Am 31.Oktober 2016 sprach die ARD immerhin noch - wie heute die NYT - von einer "von Saudi-Arabien angeführte (n) Koalition" und ließ in einem Zitat die Erwähnung von Briten und Amerikanern zu. Dabei wurden diese jedoch als lediglich "Einfluss auf die Saudis ausübend" gekennzeichnet, Iran aber als "angebliche" Kriegspartei hingestellt. Dass Briten und USA faktisch Teil der "von Saudi-Arabien angeführten (n) Koalition" sind, wurde von der ARD ausgeblendet. Von militärischer Unterstützung und Beratung war die nur dann die Rede, wenn es um Iran ging, im Hinblick auf die Huthis:

Der UN-Nothilfekoordinator Steven O'Brien appelliert an alle: an die mit Einfluss auf die Saudis, an die Amerikaner und die Briten, die den amtierenden Präsidenten im Jemen, Abed Rabbo Mansur Hadi, unterstützen und auch an den Iran, der die Huthi-Rebellen angeblich militärisch berät und unterstützt.

Georg Schwarte, ARD

Drei Monate später, am 3. Februar 2017 und am 22.April 2017 bezeichnet die ARD den Krieg im Jemen als "ignorierte Katastrophe" und redet von "der Armee" (des Jemen), die von den Saudis und den Huthis, die vom Iran unterstützt würden.

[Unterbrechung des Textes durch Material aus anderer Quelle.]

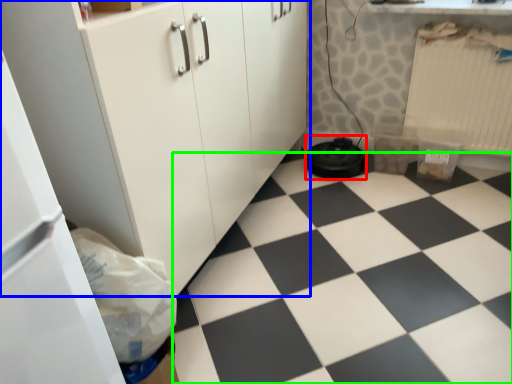 Question: Estimate the real-world distances between objects in this image. Which object is farther from water heater (highlighted by a red box), cabinetry (highlighted by a blue box) or plain (highlighted by a green box)?

Choices:
 (A) cabinetry
 (B) plain

Answer: (A) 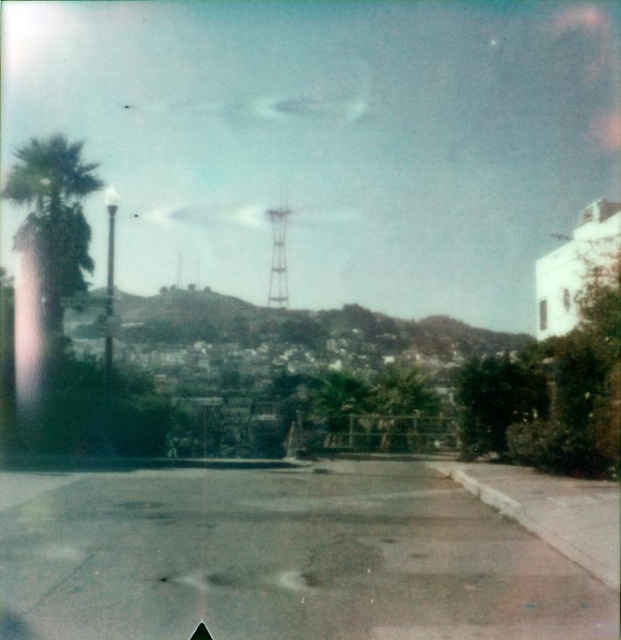 From the picture: Who is positioned more to the left, green leafy palm tree at left or metallic water tower at center?

Positioned to the left is green leafy palm tree at left.

What do you see at coordinates (53, 216) in the screenshot? The image size is (621, 640). I see `green leafy palm tree at left` at bounding box center [53, 216].

Who is more distant from viewer, (x=89, y=182) or (x=284, y=298)?

Point (x=284, y=298)

Image resolution: width=621 pixels, height=640 pixels. Identify the location of green leafy palm tree at left. (53, 216). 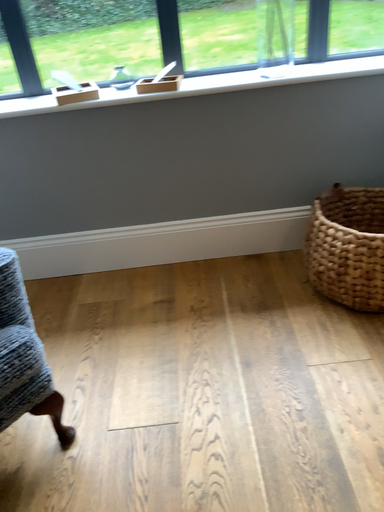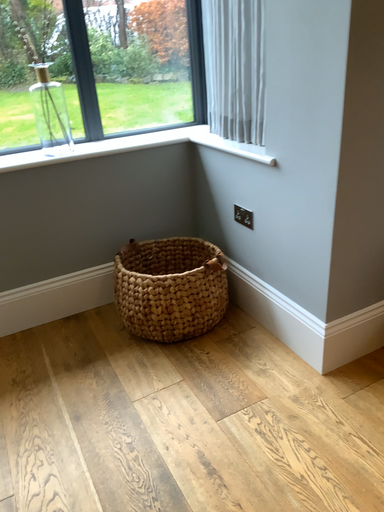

Von einer "von den Saudis geführten Koalition" ist nicht mehr die Rede, von USA und Briten ebenfalls nicht. Die ARD-Version der Ereignisse ist damit weiter von den Beschreibungen der beiden kritischen Chronisten Daniele Ganser und Michael Lüders entfernt als die NYT und präsentiert uns eine noch mehr zu Gunsten der Briten und der USA geschönte Story. Wurzelt der galoppierende Glaubwürdigkeitsverlust unserer Leitmedien wirklich primär in rüden Netzkommentaren und "Lügenpresse" skandierenden Pegida-Demonstranten? Auf diese beiden Phänomene konzentriert sich bekanntlich bislang die Aufarbeitung der Vertrauenskrise durch die Leitmedien selbst.

Literatur
Daniele Ganser: Illegale Kriege: Wie die NATO-Länder die UNO sabotieren, Füssli Verlag 2016.